Copy the listing below exactly, but skip the pictures.

··· Excerpted data

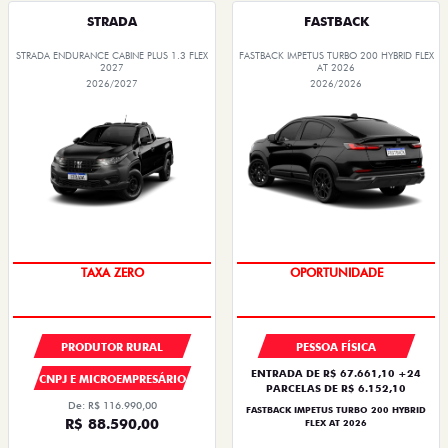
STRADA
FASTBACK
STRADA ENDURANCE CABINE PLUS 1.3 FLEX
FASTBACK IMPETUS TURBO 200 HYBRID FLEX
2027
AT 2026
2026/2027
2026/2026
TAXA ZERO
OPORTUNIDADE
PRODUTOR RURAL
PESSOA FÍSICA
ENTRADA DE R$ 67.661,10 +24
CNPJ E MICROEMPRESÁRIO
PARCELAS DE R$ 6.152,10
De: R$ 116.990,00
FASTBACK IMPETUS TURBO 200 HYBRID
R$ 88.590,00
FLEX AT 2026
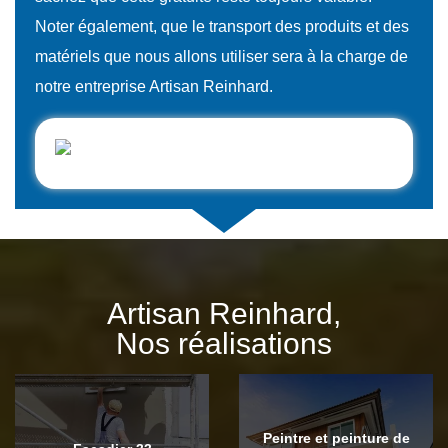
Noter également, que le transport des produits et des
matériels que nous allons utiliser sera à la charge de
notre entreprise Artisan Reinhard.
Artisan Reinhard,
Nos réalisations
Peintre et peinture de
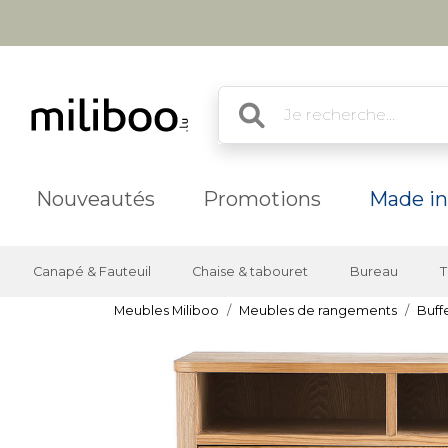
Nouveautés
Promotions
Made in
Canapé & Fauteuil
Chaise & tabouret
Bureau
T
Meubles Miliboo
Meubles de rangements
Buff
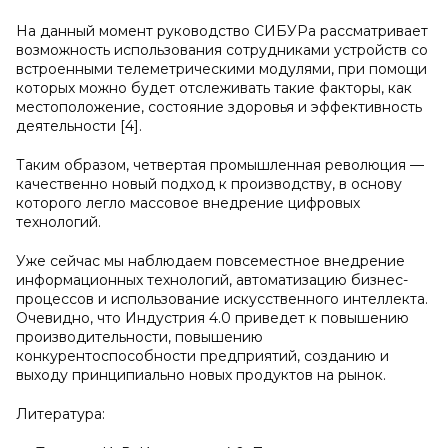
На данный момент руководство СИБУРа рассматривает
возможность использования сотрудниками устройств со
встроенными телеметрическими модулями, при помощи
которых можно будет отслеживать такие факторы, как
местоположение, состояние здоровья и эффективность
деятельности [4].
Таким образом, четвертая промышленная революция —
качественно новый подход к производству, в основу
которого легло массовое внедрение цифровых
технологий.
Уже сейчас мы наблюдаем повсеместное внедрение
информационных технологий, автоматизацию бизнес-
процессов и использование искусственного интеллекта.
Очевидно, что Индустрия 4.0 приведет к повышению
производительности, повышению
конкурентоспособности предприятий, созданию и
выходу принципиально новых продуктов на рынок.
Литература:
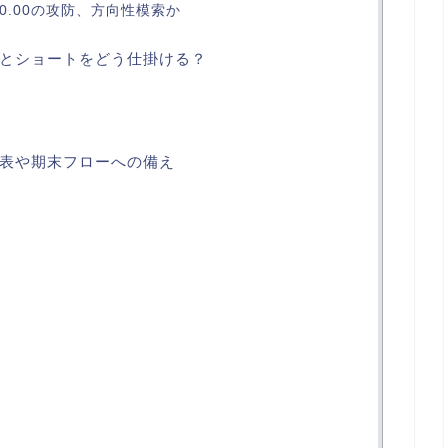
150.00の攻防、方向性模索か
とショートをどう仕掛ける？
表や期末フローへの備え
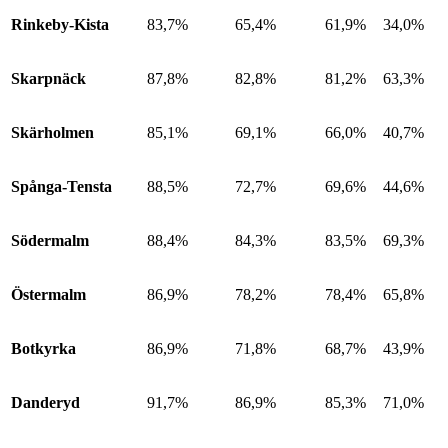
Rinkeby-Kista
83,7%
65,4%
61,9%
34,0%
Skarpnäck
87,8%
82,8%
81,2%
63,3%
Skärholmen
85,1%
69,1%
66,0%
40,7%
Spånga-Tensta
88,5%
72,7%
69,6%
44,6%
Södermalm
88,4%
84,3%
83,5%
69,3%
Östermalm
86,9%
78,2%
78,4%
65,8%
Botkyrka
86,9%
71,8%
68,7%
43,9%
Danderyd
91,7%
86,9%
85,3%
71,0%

······

> [Problem solution]:
STRADA
FASTBACK
STRADA ENDURANCE CABINE PLUS 1.3 FLEX
FASTBACK IMPETUS TURBO 200 HYBRID FLEX
2027
AT 2026
2026/2027
2026/2026
TAXA ZERO
OPORTUNIDADE
PRODUTOR RURAL
PESSOA FÍSICA
ENTRADA DE R$ 67.661,10 +24
CNPJ E MICROEMPRESÁRIO
PARCELAS DE R$ 6.152,10
De: R$ 116.990,00
FASTBACK IMPETUS TURBO 200 HYBRID
R$ 88.590,00
FLEX AT 2026
Noter également, que le transport des produits et des
matériels que nous allons utiliser sera à la charge de
notre entreprise Artisan Reinhard.
Artisan Reinhard,
Nos réalisations
Peintre et peinture de
Nouveautés
Promotions
Made in
Canapé & Fauteuil
Chaise & tabouret
Bureau
T
Meubles Miliboo
Meubles de rangements
Buff
На данный момент руководство СИБУРа рассматривает
возможность использования сотрудниками устройств со
встроенными телеметрическими модулями, при помощи
которых можно будет отслеживать такие факторы, как
местоположение, состояние здоровья и эффективность
деятельности [4].
Таким образом, четвертая промышленная революция —
качественно новый подход к производству, в основу
которого легло массовое внедрение цифровых
технологий.
Уже сейчас мы наблюдаем повсеместное внедрение
информационных технологий, автоматизацию бизнес-
процессов и использование искусственного интеллекта.
Очевидно, что Индустрия 4.0 приведет к повышению
производительности, повышению
конкурентоспособности предприятий, созданию и
выходу принципиально новых продуктов на рынок.
Литература:
150.00の攻防、方向性模索か
とショートをどう仕掛ける？
表や期末フローへの備え
Rinkeby-Kista
83,7%
65,4%
61,9%
34,0%
Skarpnäck
87,8%
82,8%
81,2%
63,3%
Skärholmen
85,1%
69,1%
66,0%
40,7%
Spånga-Tensta
88,5%
72,7%
69,6%
44,6%
Södermalm
88,4%
84,3%
83,5%
69,3%
Östermalm
86,9%
78,2%
78,4%
65,8%
Botkyrka
86,9%
71,8%
68,7%
43,9%
Danderyd
91,7%
86,9%
85,3%
71,0%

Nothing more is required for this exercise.